〇 社会保険上の収入・・・106万円・130万円といった壁がありますが、これらの収入には交通費も含みます。

税法上は、収入に交通費を含めて計算をしないからと、社会保険も同様に扱ってしまうと、扶養ギリギリで働いたつもりでも交通費を加算して130万円超えに!なんて悲劇が起こりかねません。

扶養控除等申告書の書き方 収入150万円以下の配偶者も扶養親族等の数に含める

平成30年(2018年)以降の給与所得者の扶養控除等申告書の記載内容が変更されました。
次の要件に当てはまるなら、配偶者も扶養親族の数に入れて記載することになります。

〈要件〉

  • 給与所得者本人の合計所得金額が900万円以下(給与収入のみなら1,120万円以下)
  • 配偶者の合計所得金額が85万円以下(給与収入のみなら150万円以下)

夫が家計を支えている主なら、

  • 夫の給与収入が1,120万円以下
  • 妻のパート収入が150万円以下

であれば、妻は扶養の数に入ります。

夫が扶養控除等申告書の「A源泉控除対象配偶者」の欄に「妻の氏名」や「妻の所得の見積額」を記載します。扶養親族等の数が1人増えたことになり、この人数に応じて夫の毎月の給与から源泉徴収される税額が計算されます。

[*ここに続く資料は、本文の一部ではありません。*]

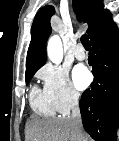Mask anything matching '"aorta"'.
<instances>
[{"label": "aorta", "instance_id": "aorta-1", "mask_svg": "<svg viewBox=\"0 0 119 141\" xmlns=\"http://www.w3.org/2000/svg\"><path fill=\"white\" fill-rule=\"evenodd\" d=\"M47 54L49 59L55 63L59 64L63 59V48L62 42L57 35L52 36L47 44Z\"/></svg>", "mask_w": 119, "mask_h": 141}]
</instances>
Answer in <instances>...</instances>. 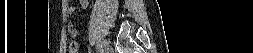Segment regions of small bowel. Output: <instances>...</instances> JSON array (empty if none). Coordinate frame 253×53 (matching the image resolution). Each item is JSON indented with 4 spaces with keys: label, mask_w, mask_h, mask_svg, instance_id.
<instances>
[{
    "label": "small bowel",
    "mask_w": 253,
    "mask_h": 53,
    "mask_svg": "<svg viewBox=\"0 0 253 53\" xmlns=\"http://www.w3.org/2000/svg\"><path fill=\"white\" fill-rule=\"evenodd\" d=\"M68 33L71 37H76L77 36V30L72 24L68 25Z\"/></svg>",
    "instance_id": "obj_1"
}]
</instances>
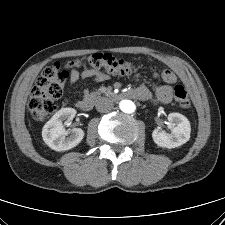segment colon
<instances>
[{"label": "colon", "mask_w": 225, "mask_h": 225, "mask_svg": "<svg viewBox=\"0 0 225 225\" xmlns=\"http://www.w3.org/2000/svg\"><path fill=\"white\" fill-rule=\"evenodd\" d=\"M70 66L76 68L89 66L108 74L119 76H129L139 70L137 65L117 58L110 53H94L83 59L72 61ZM68 75V71L62 69L59 63H55L44 69L32 89L28 103L31 115L35 120L42 121L55 111V100L61 97ZM154 76L170 84L176 81L175 74L169 69L154 72ZM173 94L178 106L182 108L190 106L189 96L182 85H175Z\"/></svg>", "instance_id": "obj_1"}]
</instances>
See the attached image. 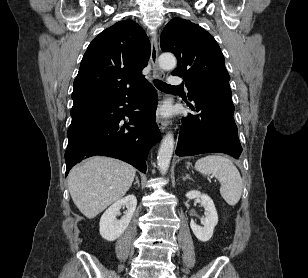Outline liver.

詳細は、国税庁パンフレット「平成30年分以降の配偶者控除及び配偶者特別控除の取り扱いについて」をご覧ください。

参考 「平成30年分以降の配偶者控除及び配偶者特別控除の取り扱いについて」国税庁パンフレット

扶養控除と150万円の関係。知っていれば損をしない!アプリも活用してみては?!

扶養といえども103万円・130万円・150万円などなど・・・こんなに上限に段階があるとは?!と調べることに腰が引けてしまうかもしれませんが、収入額に気を付けないと損をしてしまうんだなと知ることが大切です。

あとは、勤務先に税法上の扶養内、または、社会保険上の扶養内で仕事をしたい。という相談をすれば調整をしてくれるでしょう。自分で管理したいのなら勤務時間と扶養の範囲を計算してくれるアプリも登場していますので、活用してみてはいかがでしょうか。